Personal information
- Born: 2 January 1992 (age 34) Lille, France

Sport
- Country: France
- Sport: Paratriathlon
- Disability class: PTS4

Medal record
Men's paratriathlon
Representing France
World Championships
| Silver medal – second place | 2022 Abu Dhabi | PTS4 |
| Silver medal – second place | 2023 Ponteverde | PTS4 |
| Silver medal – second place | 2023 Ponteverde | Mixed relay |
| Silver medal – second place | 2025 Wollongong | PTS4 |
| Bronze medal – third place | 2024 Torremolinos | PTS4 |
| Bronze medal – third place | 2026 Pontevedra | PTS4 |
European Championships
| Silver medal – second place | 2022 Olsztyn | PTS4 |
| Silver medal – second place | 2024 Vichy | PTS4 |
| Silver medal – second place | 2025 Besançon | PTS4 |
| Bronze medal – third place | 2023 Madrid | PTS4 |

= Pierre-Antoine Baele =

French paratriathlete (born 1992)

Pierre-Antoine Baele (born 2 January 1992) is a French paratriathlete. He represented France at the 2024 Summer Paralympics.

==Career==
Baele started his career in judo before discovering para-athletics in 2012. In December 2016, he met Alexis Hanquinquant who inspired him to pursue a career in paratriathlon.

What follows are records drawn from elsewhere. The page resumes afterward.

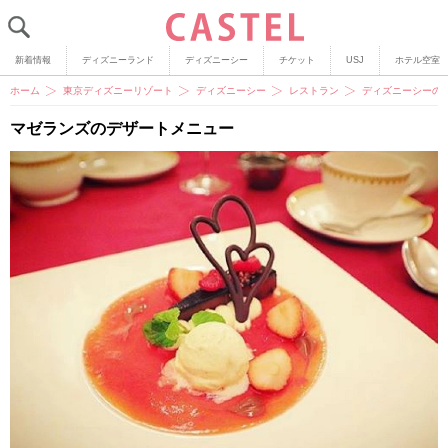
新着情報
ディズニーランド
ディズニーシー
チケット
USJ
ホテル空室
ホーム
東京ディズニーリゾート
ディズニーシー
レストラン
ディズニーシーの
マゼランズのデザートメニュー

Baele made his international debut for France at the 2022 World Championship and won a silver medal in the PTS4 event. He also won a silver medal at the 2022 Europe Triathlon Championships. He again competed at the 2023 World Championship and won a silver medal.

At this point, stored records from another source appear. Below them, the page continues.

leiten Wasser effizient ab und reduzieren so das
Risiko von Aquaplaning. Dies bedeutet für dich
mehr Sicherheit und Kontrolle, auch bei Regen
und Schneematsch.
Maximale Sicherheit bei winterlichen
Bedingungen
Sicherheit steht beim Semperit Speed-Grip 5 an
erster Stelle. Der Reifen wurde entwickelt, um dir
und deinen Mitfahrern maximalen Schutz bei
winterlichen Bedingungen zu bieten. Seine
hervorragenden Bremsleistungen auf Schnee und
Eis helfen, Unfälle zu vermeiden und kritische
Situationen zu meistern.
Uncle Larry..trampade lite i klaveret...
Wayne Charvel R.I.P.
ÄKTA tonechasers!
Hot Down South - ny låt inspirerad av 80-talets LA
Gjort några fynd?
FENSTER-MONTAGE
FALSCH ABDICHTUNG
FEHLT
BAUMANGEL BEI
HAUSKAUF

In July 2024, he was selected to represent France at the 2024 Summer Paralympics. He competed in the PTS4 event and finished in fourth place, finishing 15 seconds behind bronze medalist Nil Riudavets. Weeks later he then competed at the 2024 European Triathlon Championships and won a bronze medal in the PTS4 event.

==Personal life==
Baele was born with agenesis in his left foot. He is in a relationship with Candice Guillaume.